Adamın dediğini yapmışlar ve adamla birlikte taşı yuvarlamışlar. Taşla birlikte adam yuvarlanarak dereye inmiş. Köylüler de dere dibine inmişler ama taş bir tarafta adamın gövdesi bir tarafta. Fakat adamın kafası kopmuş yok. Aramış taramışlar ir türlü adamın kopan başını bulamamışlar.

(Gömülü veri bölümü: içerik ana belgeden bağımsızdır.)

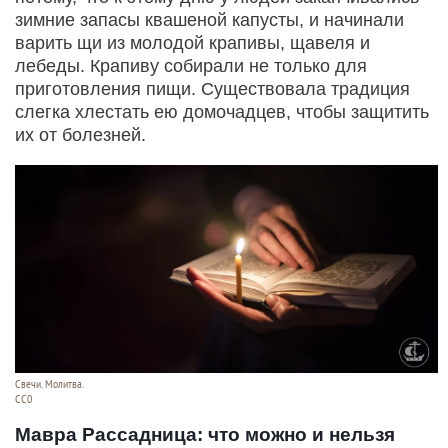
зимние запасы квашеной капусты, и начинали
варить щи из молодой крапивы, щавеля и
лебеды. Крапиву собирали не только для
приготовления пищи. Существовала традиция
слегка хлестать ею домочадцев, чтобы защитить
их от болезней.
Свечи. Молитва.
СС0
Мавра Рассадница: что можно и нельзя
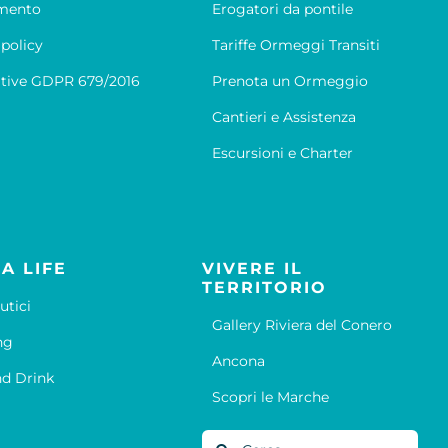
mento
Erogatori da pontile
 policy
Tariffe Ormeggi Transiti
tive GDPR 679/2016
Prenota un Ormeggio
Cantieri e Assistenza
Escursioni e Charter
A LIFE
VIVERE IL
TERRITORIO
utici
Gallery Riviera del Conero
ng
Ancona
d Drink
Scopri le Marche
Cerca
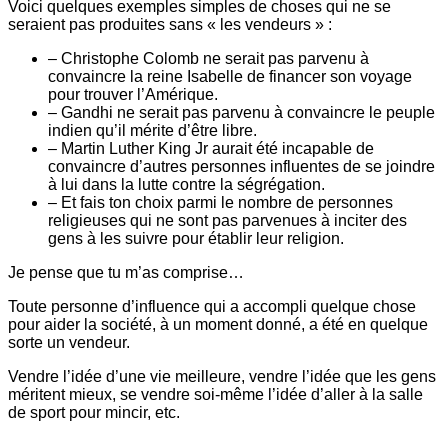
Voici quelques exemples simples de choses qui ne se
seraient pas produites sans « les vendeurs » :
– Christophe Colomb ne serait pas parvenu à
convaincre la reine Isabelle de financer son voyage
pour trouver l’Amérique.
– Gandhi ne serait pas parvenu à convaincre le peuple
indien qu’il mérite d’être libre.
– Martin Luther King Jr aurait été incapable de
convaincre d’autres personnes influentes de se joindre
à lui dans la lutte contre la ségrégation.
– Et fais ton choix parmi le nombre de personnes
religieuses qui ne sont pas parvenues à inciter des
gens à les suivre pour établir leur religion.
Je pense que tu m’as comprise…
Toute personne d’influence qui a accompli quelque chose
pour aider la société, à un moment donné, a été en quelque
sorte un vendeur.
Vendre l’idée d’une vie meilleure, vendre l’idée que les gens
méritent mieux, se vendre soi-même l’idée d’aller à la salle
de sport pour mincir, etc.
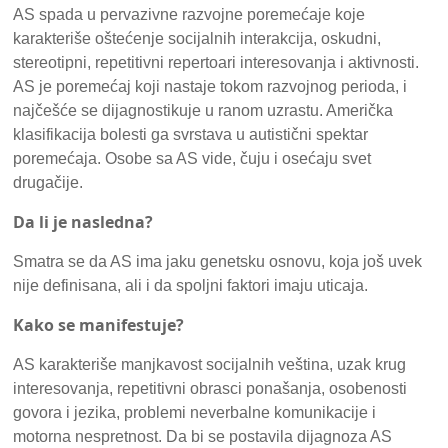
AS spada u pervazivne razvojne poremećaje koje
karakteriše oštećenje socijalnih interakcija, oskudni,
stereotipni, repetitivni repertoari interesovanja i aktivnosti.
AS je poremećaj koji nastaje tokom razvojnog perioda, i
najčešće se dijagnostikuje u ranom uzrastu. Američka
klasifikacija bolesti ga svrstava u autistični spektar
poremećaja. Osobe sa AS vide, čuju i osećaju svet
drugačije.
Da li je nasledna?
Smatra se da AS ima jaku genetsku osnovu, koja još uvek
nije definisana, ali i da spoljni faktori imaju uticaja.
Kako se manifestuje?
AS karakteriše manjkavost socijalnih veština, uzak krug
interesovanja, repetitivni obrasci ponašanja, osobenosti
govora i jezika, problemi neverbalne komunikacije i
motorna nespretnost. Da bi se postavila dijagnoza AS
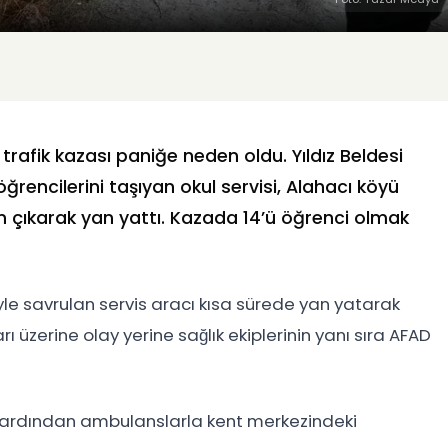
afik kazası paniğe neden oldu. Yıldız Beldesi
rencilerini taşıyan okul servisi, Alahacı köyü
 çıkarak yan yattı. Kazada 14’ü öğrenci olmak
niyle savrulan servis aracı kısa sürede yan yatarak
ı üzerine olay yerine sağlık ekiplerinin yanı sıra AFAD
in ardından ambulanslarla kent merkezindeki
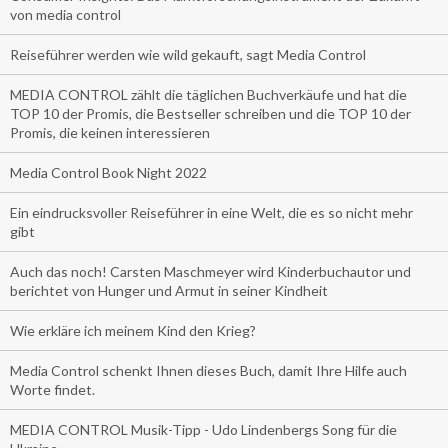
von media control
Reiseführer werden wie wild gekauft, sagt Media Control
MEDIA CONTROL zählt die täglichen Buchverkäufe und hat die
TOP 10 der Promis, die Bestseller schreiben und die TOP 10 der
Promis, die keinen interessieren
Media Control Book Night 2022
Ein eindrucksvoller Reiseführer in eine Welt, die es so nicht mehr
gibt
Auch das noch! Carsten Maschmeyer wird Kinderbuchautor und
berichtet von Hunger und Armut in seiner Kindheit
Wie erkläre ich meinem Kind den Krieg?
Media Control schenkt Ihnen dieses Buch, damit Ihre Hilfe auch
Worte findet.
MEDIA CONTROL Musik-Tipp - Udo Lindenbergs Song für die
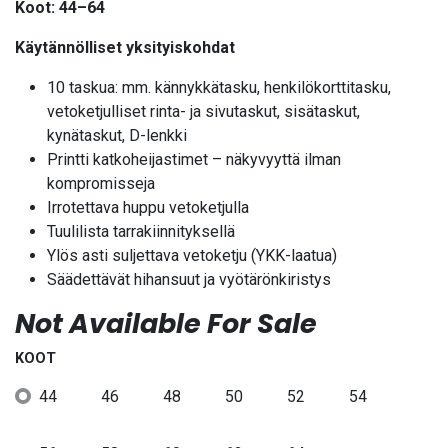
Koot: 44–64
Käytännölliset yksityiskohdat
10 taskua: mm. kännykkätasku, henkilökorttitasku,
vetoketjulliset rinta- ja sivutaskut, sisätaskut,
kynätaskut, D-lenkki
Printti katkoheijastimet – näkyvyyttä ilman
kompromisseja
Irrotettava huppu vetoketjulla
Tuulilista tarrakiinnityksellä
Ylös asti suljettava vetoketju (YKK-laatua)
Säädettävät hihansuut ja vyötärönkiristys
Not Available For Sale
KOOT
44
46
48
50
52
54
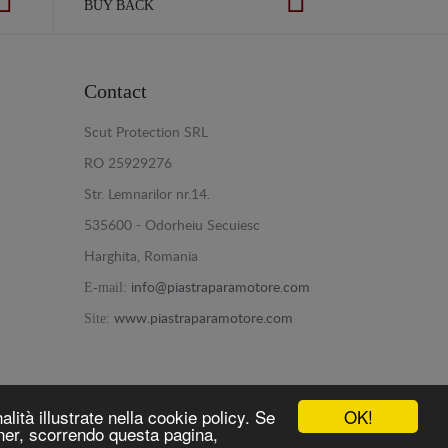
BUY BACK
Contact
Scut Protection SRL
RO 25929276
Str. Lemnarilor nr.14.
535600 - Odorheiu Secuiesc
Harghita, Romania
E-mail:
info@piastraparamotore.com
Site:
www.piastraparamotore.com
OK!
alità illustrate nella cookie policy. Se
nner, scorrendo questa pagina,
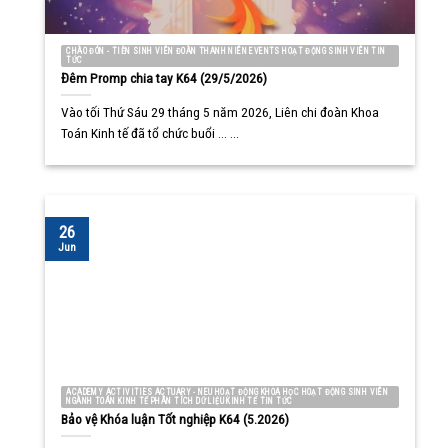
CHÀO ĐÓN - TIỄN SINH VIÊN ĐOÀN THANH NIÊN EVENTS HOẠT ĐỘNG SINH VIÊN TIN
TỨC
Đêm Promp chia tay K64 (29/5/2026)
Vào tối Thứ Sáu 29 tháng 5 năm 2026, Liên chi đoàn Khoa
Toán Kinh tế đã tổ chức buổi ... ...
26
Jun
ACADEMY ACTIVITIES ACTUARY - NEU HOẠT ĐỘNG KHOA HỌC HOẠT ĐỘNG SINH VIÊN
NGÀNH TOÁN KINH TẾ PHÂN TÍCH DỮ LIỆU KINH TẾ TIN TỨC
Bảo vệ Khóa luận Tốt nghiệp K64 (5.2026)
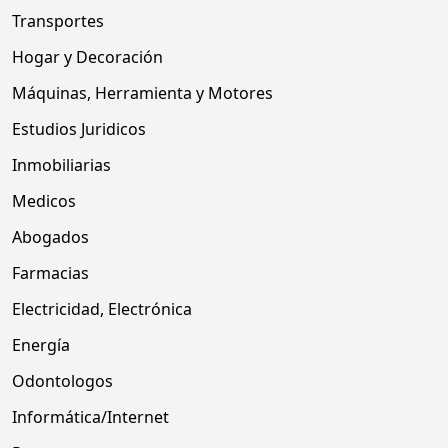
Transportes
Hogar y Decoración
Máquinas, Herramienta y Motores
Estudios Juridicos
Inmobiliarias
Medicos
Abogados
Farmacias
Electricidad, Electrónica
Energía
Odontologos
Informática/Internet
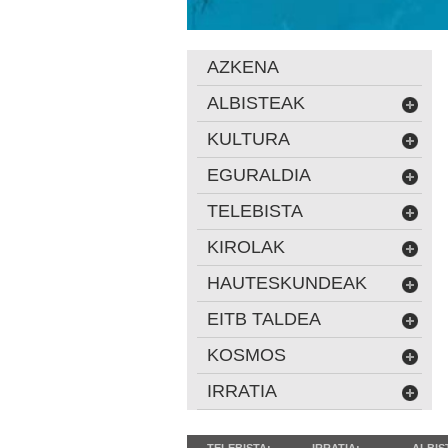
AZKENA
ALBISTEAK
KULTURA
EGURALDIA
TELEBISTA
KIROLAK
HAUTESKUNDEAK
EITB TALDEA
KOSMOS
IRRATIA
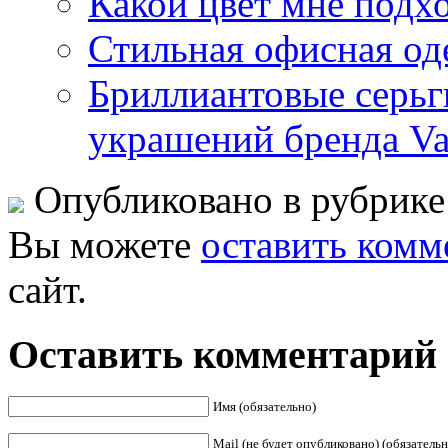
Какой цвет мне подх
Стильная офисная оде
Бриллиантовые серьг
украшений бренда Val
Опубликовано в рубрик
Вы можете
оставить комм
сайт.
Оставить комментарий
Имя (обязательно)
Mail (не будет опубликовано) (обязательн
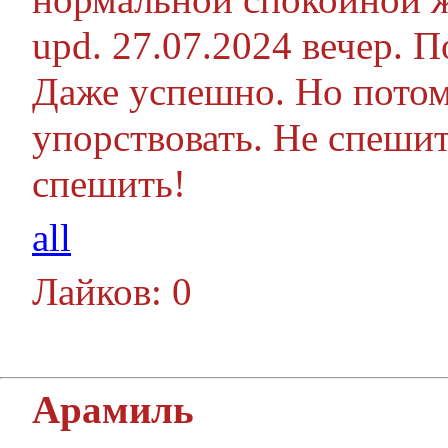
upd. 27.07.2024 вечер. 
Даже успешно. Но потом
упорствовать. Не спешит
спешить!
all
Лайков: 0
Арамиль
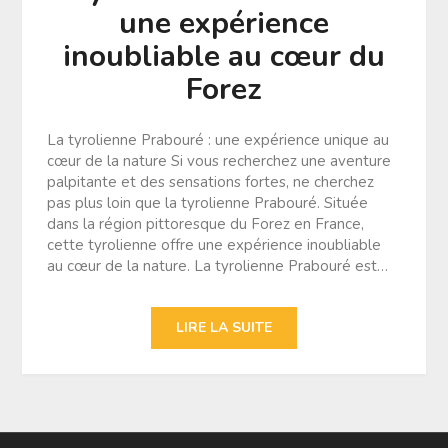
une expérience
inoubliable au cœur du
Forez
La tyrolienne Prabouré : une expérience unique au
cœur de la nature Si vous recherchez une aventure
palpitante et des sensations fortes, ne cherchez
pas plus loin que la tyrolienne Prabouré. Située
dans la région pittoresque du Forez en France,
cette tyrolienne offre une expérience inoubliable
au cœur de la nature. La tyrolienne Prabouré est…
LIRE LA SUITE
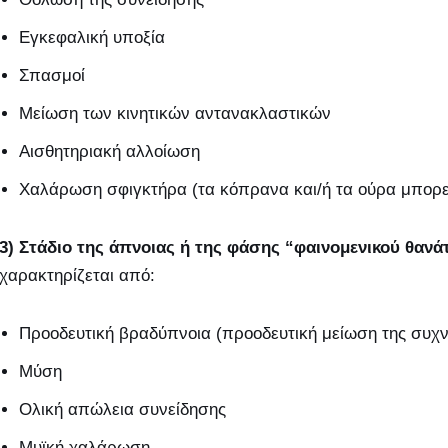
Εγκεφαλική υποξία
Σπασμοί
Μείωση των κινητικών αντανακλαστικών
Αισθητηριακή αλλοίωση
Χαλάρωση σφιγκτήρα (τα κόπρανα και/ή τα ούρα μπορε
3) Στάδιο της άπνοιας ή της φάσης “φαινομενικού θανά
χαρακτηρίζεται από:
Προοδευτική βραδύπνοια (προοδευτική μείωση της συχν
Μύση
Ολική απώλεια συνείδησης
Μυϊκή χαλάρωση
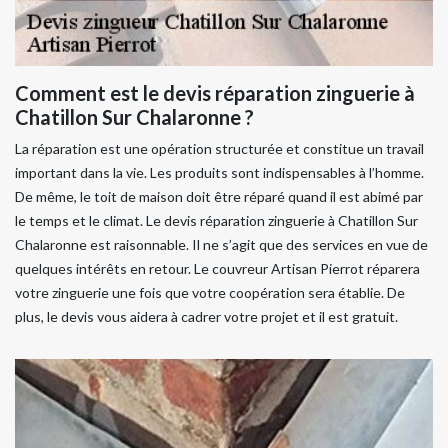
Comment est le devis réparation zinguerie à
Chatillon Sur Chalaronne ?
La réparation est une opération structurée et constitue un travail
important dans la vie. Les produits sont indispensables à l’homme.
De même, le toit de maison doit être réparé quand il est abimé par
le temps et le climat. Le devis réparation zinguerie à Chatillon Sur
Chalaronne est raisonnable. Il ne s’agit que des services en vue de
quelques intérêts en retour. Le couvreur Artisan Pierrot réparera
votre zinguerie une fois que votre coopération sera établie. De
plus, le devis vous aidera à cadrer votre projet et il est gratuit.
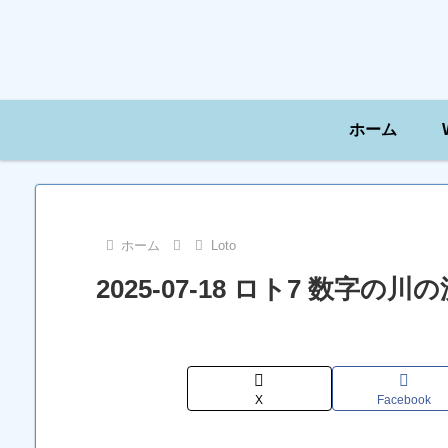
ホーム
ホーム
Loto
2025-07-18 ロト7 数字
X
Facebook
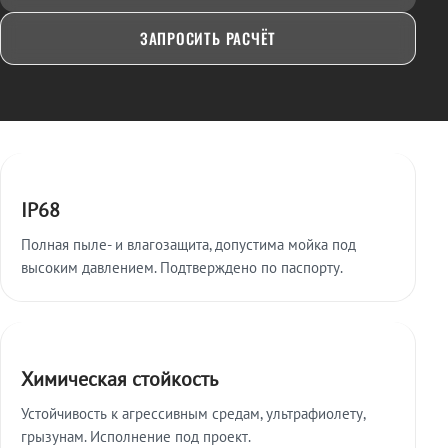
ЗАПРОСИТЬ РАСЧЁТ
Ключевые особенности
IP68
Полная пыле- и влагозащита, допустима мойка под
высоким давлением. Подтверждено по паспорту.
Химическая стойкость
Устойчивость к агрессивным средам, ультрафиолету,
грызунам. Исполнение под проект.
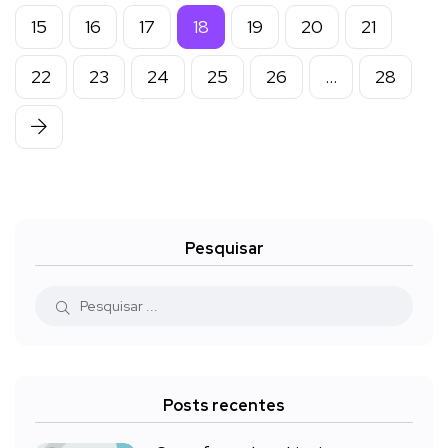
15
16
17
18
19
20
21
22
23
24
25
26
…
28
Pesquisar
Posts recentes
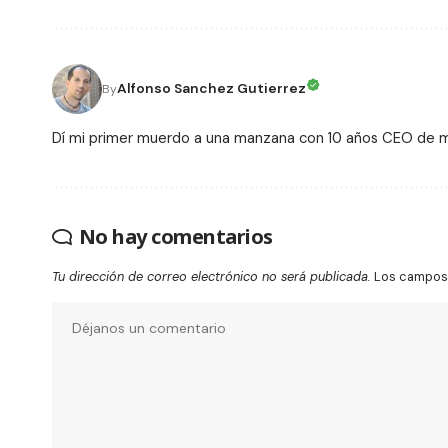
Alfonso Sanchez Gutierrez
By
Dí mi primer muerdo a una manzana con 10 años CEO de
No hay comentarios
Tu dirección de correo electrónico no será publicada.
Los campos 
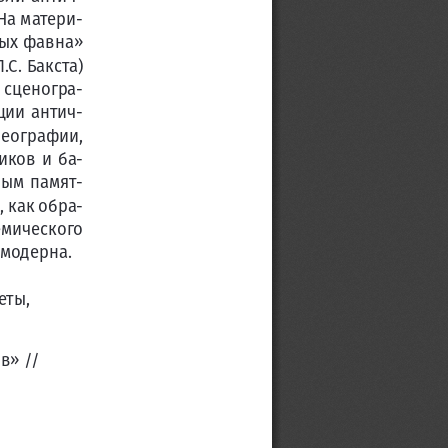
 На матери
-
дых фавна» 
С. Бакста) 
 сценогра
-
ции антич
-
реографии,  
ков  и  ба
-
ным памят
-
, как обра
-
емического 
 модерна.
еты, 
в» // 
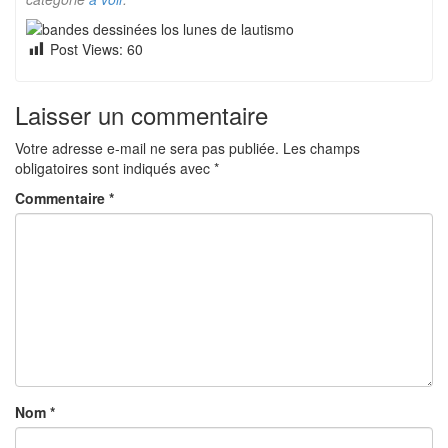
Post Views:
60
Laisser un commentaire
Votre adresse e-mail ne sera pas publiée.
Les champs
obligatoires sont indiqués avec
*
Commentaire
*
Nom
*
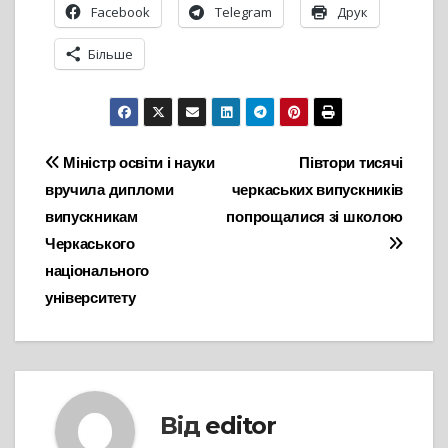
Facebook
Telegram
Друк
Більше
Навігація
Міністр освіти і науки
Півтори тисячі
вручила дипломи
черкаських випускників
записів
випускникам
попрощалися зі школою
Черкаського
національного
університету
Від
editor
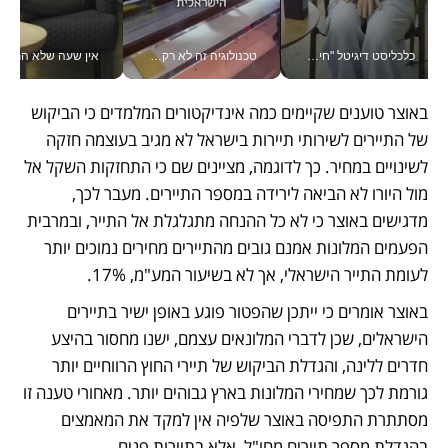
כלכליסט דיגיטל "חינוך הוא המשימה של החיים שלי"_v
טכנולוגיה זה לא רק בהייטק: גם תעשיית המזון הישראלית מאמצת כלי AI, אוטומציה וניתוח דאטה בזמן אמת
אין שעה שלא התעסקתי במשבר - טל אלכסנדרוביץ’ שגב מנהלת משברים
באוצר טוענים שקיימים כמה אינדיקטורים המלמדים כי הביקוש 
של התיירים לשירותי תיירות בישראל לא מגיב בעוצמה חזקה 
לשינויים במחיר. כך לדוגמה, מציינים שם כי התחזקות השקל אל 
מול היורו לא הביאה לירידה במספר התיירים. מעבר לכך, 
מדגישים באוצר כי לא כל ההנחה מתגלגלת אל התייר, ובמרבית 
הפעמים המלונות אמנם גובים מהתיירים מחירים נמוכים יותר 
לעומת התייר הישראלי, אך לא בשיעור המע"מ, 17%. 
באוצר אומרים כי ייתכן שהפטור פוגע באופן ישיר בתיירים 
הישראלים, שכן לדברי המלונאים עצמם, ישנו מחסור בהיצע 
חדרים ללינה, והגדלת הביקוש של תיירי החוץ הרווחיים יותר 
גורמת לכך שמחירי המלונות בארץ גבוהים יותר. מאחורי טענה זו 
מסתתרת התפיסה באוצר שלפיה אין למקד את המאמצים 
בהגדלת מספר תיירים מחו"ל, אלא בתיירות פנים. 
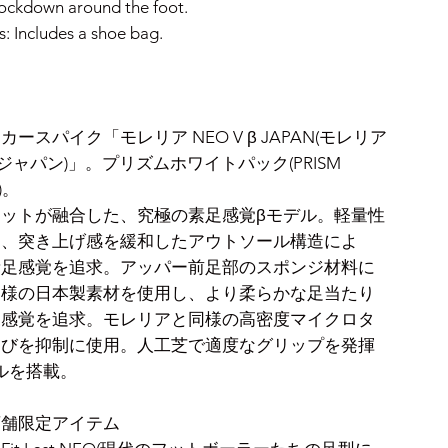
ockdown around the foot.
: Includes a shoe bag.
ースパイク「モレリア NEO V β JAPAN(モレリア
TA ジャパン)」。プリズムホワイトパック(PRISM
)。
ットが融合した、究極の素足感覚βモデル。軽量性
つ、突き上げ感を緩和したアウトソール構造によ
素足感覚を追求。アッパー前足部のスポンジ材料に
同様の日本製素材を使用し、より柔らかな足当たり
足感覚を追求。モレリアと同様の高密度マイクロタ
伸びを抑制に使用。人工芝で適度なグリップを発揮
ルを搭載。
店舗限定アイテム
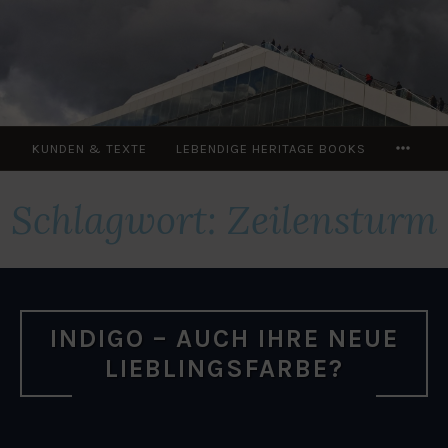
Zum
Inhalt
springen
MOR
KUNDEN & TEXTE
LEBENDIGE HERITAGE BOOKS
Schlagwort:
Zeilensturm
INDIGO – AUCH IHRE NEUE
LIEBLINGSFARBE?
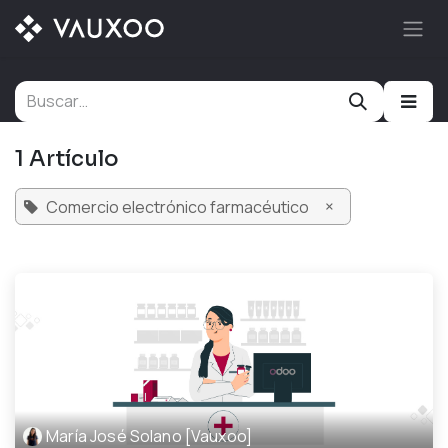
Ir al contenido
1 Artículo
×
Comercio electrónico farmacéutico
María José Solano [Vauxoo]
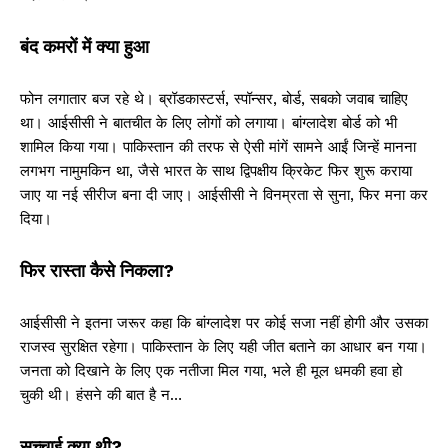
बंद कमरों में क्या हुआ
फोन लगातार बज रहे थे। ब्रॉडकास्टर्स, स्पॉन्सर, बोर्ड, सबको जवाब चाहिए
था। आईसीसी ने बातचीत के लिए लोगों को लगाया। बांग्लादेश बोर्ड को भी
शामिल किया गया। पाकिस्तान की तरफ से ऐसी मांगें सामने आईं जिन्हें मानना
लगभग नामुमकिन था, जैसे भारत के साथ द्विपक्षीय क्रिकेट फिर शुरू कराया
जाए या नई सीरीज बना दी जाए। आईसीसी ने विनम्रता से सुना, फिर मना कर
दिया।
फिर रास्ता कैसे निकला?
आईसीसी ने इतना जरूर कहा कि बांग्लादेश पर कोई सजा नहीं होगी और उसका
राजस्व सुरक्षित रहेगा। पाकिस्तान के लिए यही जीत बताने का आधार बन गया।
जनता को दिखाने के लिए एक नतीजा मिल गया, भले ही मूल धमकी हवा हो
चुकी थी। हंसने की बात है न…
सच्चाई क्या थी?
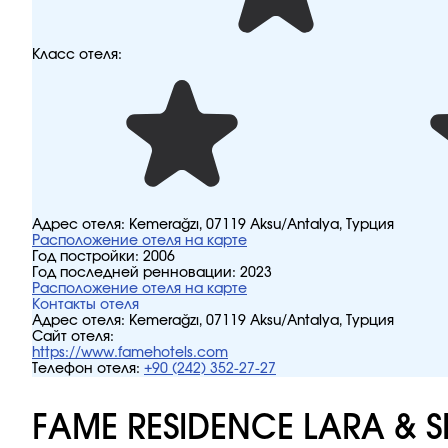
Класс отеля:
Адрес отеля:
Kemerağzı, 07119 Aksu/Antalya, Турция
Расположение отеля на карте
Год постройки:
2006
Год последней ренновации:
2023
Расположение отеля на карте
Контакты отеля
Адрес отеля:
Kemerağzı, 07119 Aksu/Antalya, Турция
Сайт отеля:
https://www.famehotels.com
Телефон отеля:
+90 (242) 352-27-27
FAME RESIDENCE LARA & S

Aralarından birisinin, adamın evine gidip durumu karısına söylemesi gerekiyormuş. Zar zor birisini ikna etmişler ve seçilen köylü adamın evine gidip kapıyı çalmış. Kapıyı kafası kopan adamın karısı açmış. Köylü büyük bir üzüntü ve şaşkınlık içinde su sözleri söylemiş:

-“Kocanızın kafasını bulamıyoruz.” Kadın, adamın şaşkınlık ve üzüntü içinde olduğunu görünce biraz su getirip sakinleşmesini beklemiş. Daha sonra köylü tüm olanları kadına anlatmış. Kadın hiç üzülmemiş, aksine öfkeyle;

-”O kafasızın tekidir. O’nun kafası olsaydı o deliğe sokmazdı zaten.” Demiş.